Lynne Truss
Attend a special evening hosted by Mike Atherton

A confused message is emerging from Royal Birkdale. After two days of hard, grim, high-scoring play in damp, dreary, blustery conditions, you can take your pick: either a player can win this if he has a steady game, some good wet-weather gear and a lot of moral backbone; or if he has recently got married to Chris Evert and cannot stop telling people how happy he is.
When pundits speculated on who would benefit most from Tiger Woods's absence, no one picked out Greg Norman, who turned professional 32 years go, before some of the other main contenders were born. Yet the Great White Shark finished his second round yesterday at the top of the leaderboard, having gone round in an impressive even par on two consecutive days. And he has been quick to give Evert all the credit - which is terribly sweet, or a little bit sick-making, depending how you look at it.
The feeling at Birkdale is that if Greg and Chrissie are in love, it is a relief to have some good news. Yesterday morning I sat at the 499-yard par-four 6th hole and watched umpteen demoralised players fail to reach the green in regulation. Some of them had bogeys. Some had double-bogeys. And then, just for good measure, it started raining.
I have a raging sore throat, a feverish temperature and all my “picks” for the tournament have let me down spectacularly. Few cheers are heard on the course. It's no wonder, then, that we all rush to the press tent to see Evert (in baseball cap and ponytail) beaming and nodding at Norman from the back of the interview room while he cheerily answers questions about the happiness of his life and its impact on his game.
Does this happy-heart theory stack up?

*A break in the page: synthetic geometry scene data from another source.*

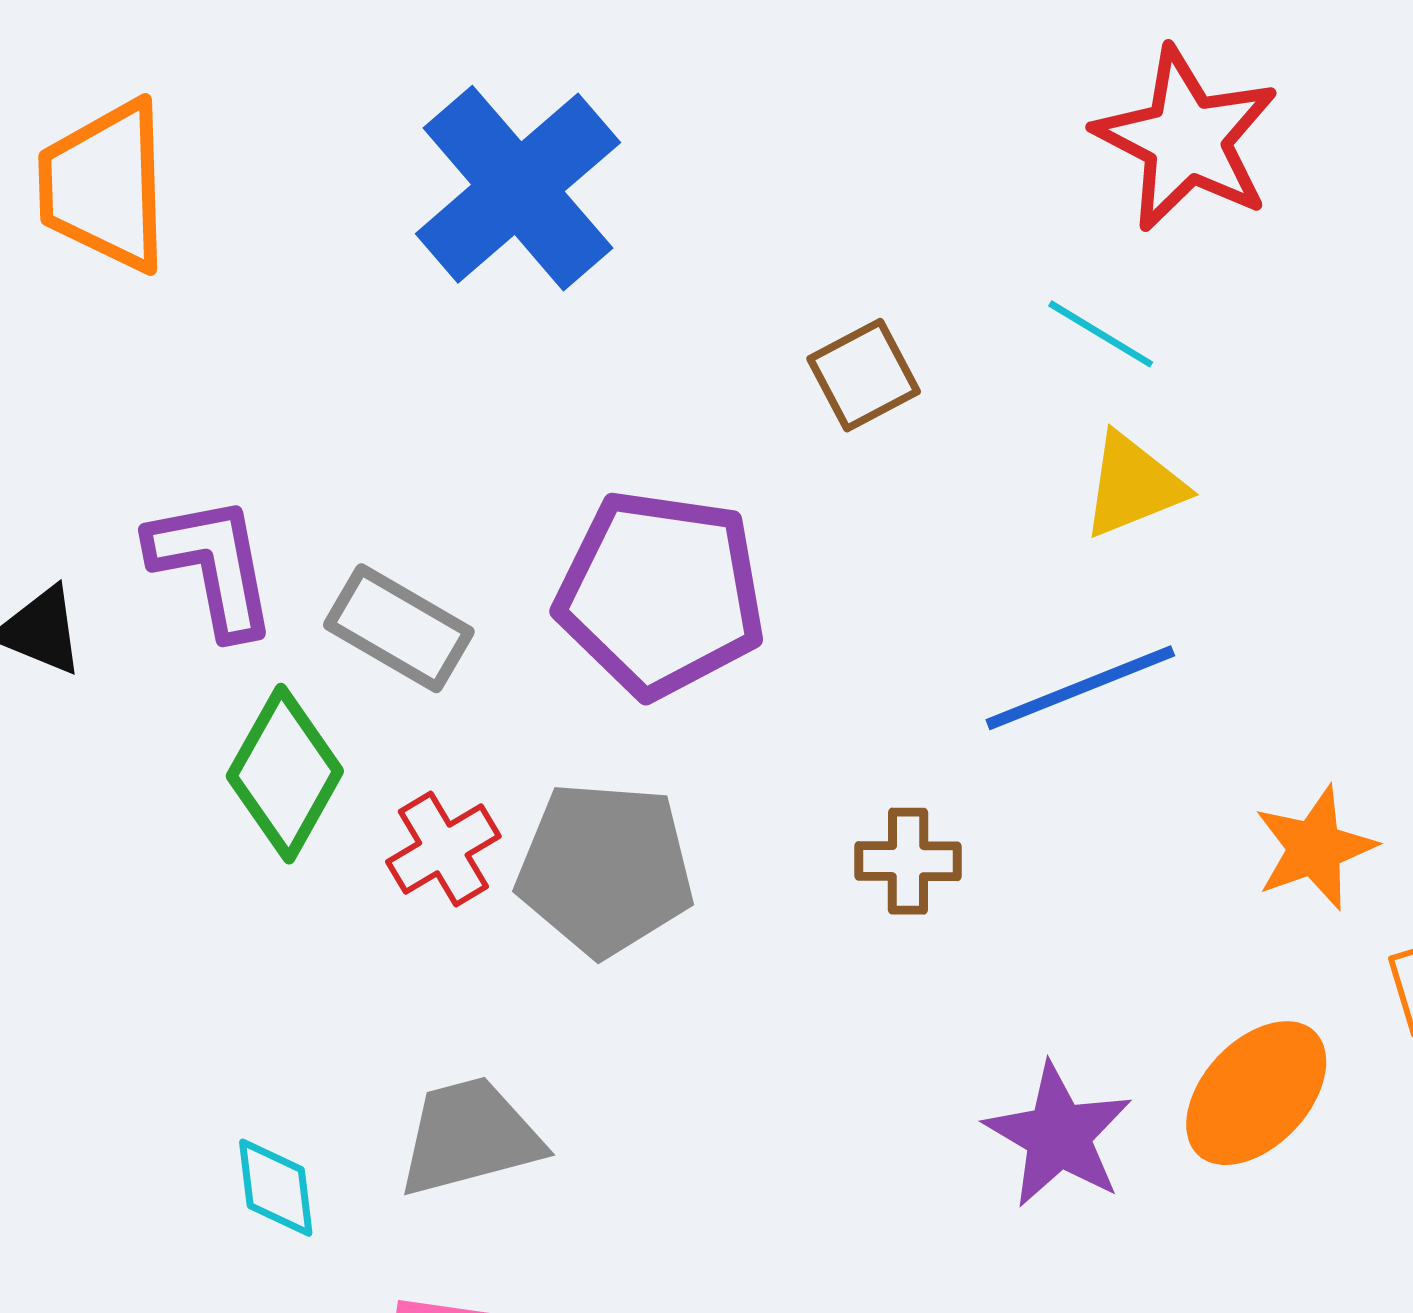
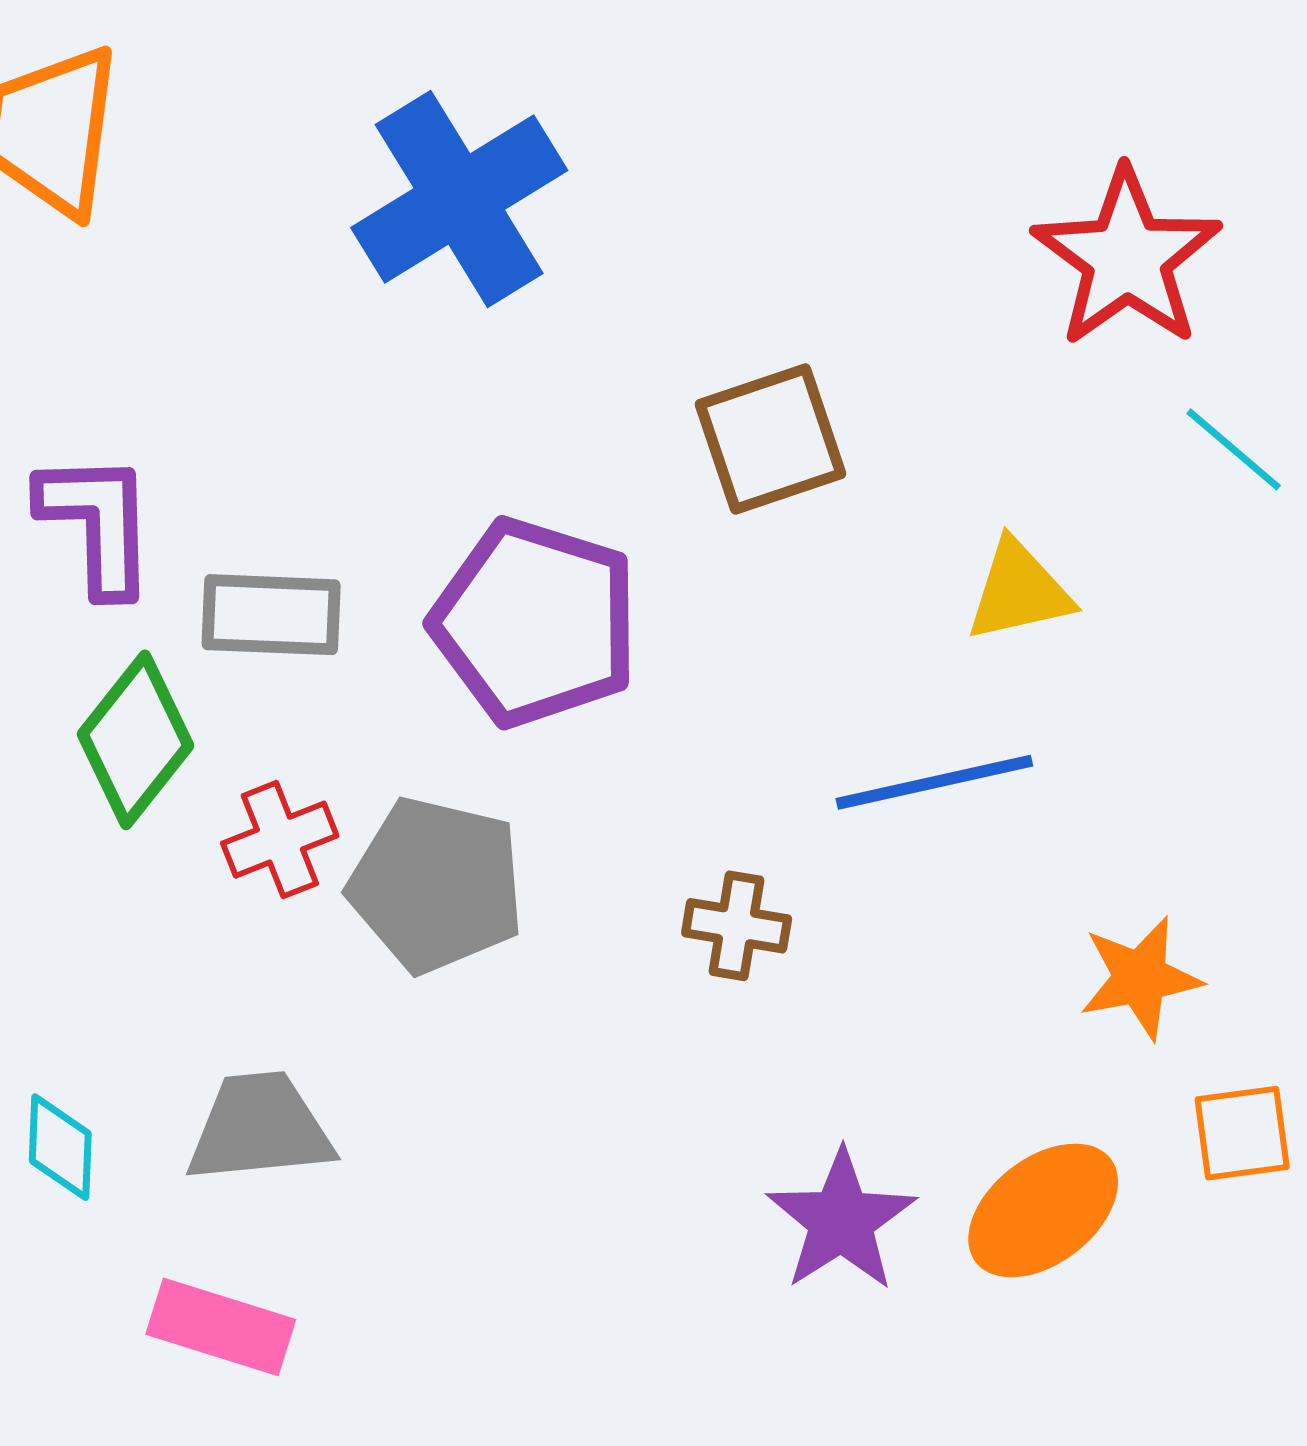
cyan line: (1101, 334) -> (1234, 449), moved
brown square: (864, 375) -> (770, 439), size x1.4
gray rectangle: (399, 628) -> (271, 615), turned -37

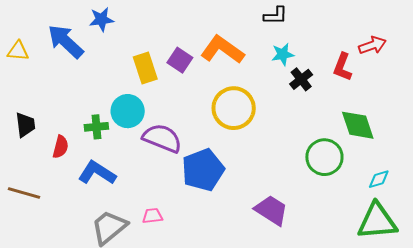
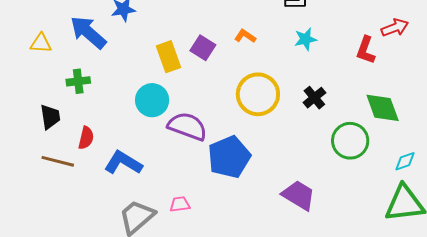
orange L-shape: (222, 50) -> (245, 36), size x0.5
black cross: (301, 79) -> (314, 98), moved
green cross: (96, 127) -> (78, 81), moved
brown line: (24, 193) -> (58, 161), moved

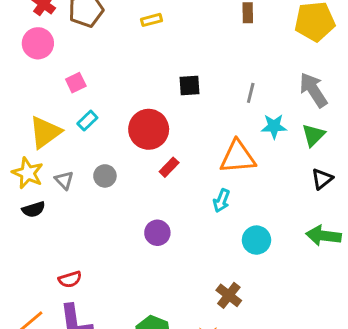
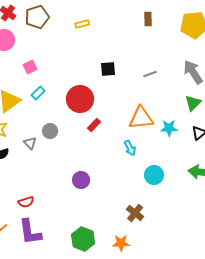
gray line: (251, 93) -> (150, 74), turned 56
cyan star: (274, 126) -> (169, 128), moved
gray triangle: (64, 180) -> (30, 143), moved
cyan arrow: (222, 201) -> (130, 148), turned -49
purple circle: (157, 233) -> (81, 180), moved

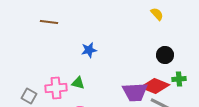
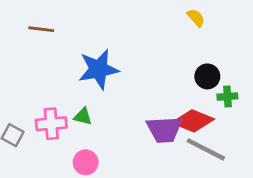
blue star: (89, 50) -> (99, 69), size x1.8
green cross: (179, 79) -> (227, 96), moved

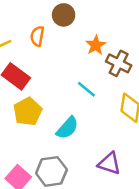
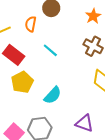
orange star: (96, 45) -> (93, 16), moved
cyan line: (86, 89) -> (50, 50), moved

Well, despite the obvious fact that a lot of deeply miserable people play golf (some of them for a living), there is still quite a bit of evidence that a happy mind does make for birdie, birdie, birdie. Certainly, bad times make for bad play. Woods missed his only cut in any major tournament in the month after his father died. Colin Montgomerie was a walking zombie when his first marriage was on the rocks.
There is a story by P.G. Wodehouse about a chap whose golf improves beyond recognition when he falls in love with a woman called Mary, because the rhythm of the ecstatic words “Oh Mary! Mary!” gives him, overnight, a perfect swing. “Oh Mary!” he says to himself on the backswing. “Mary!” he exclaims as he unleashes the shot and beautifully follows through.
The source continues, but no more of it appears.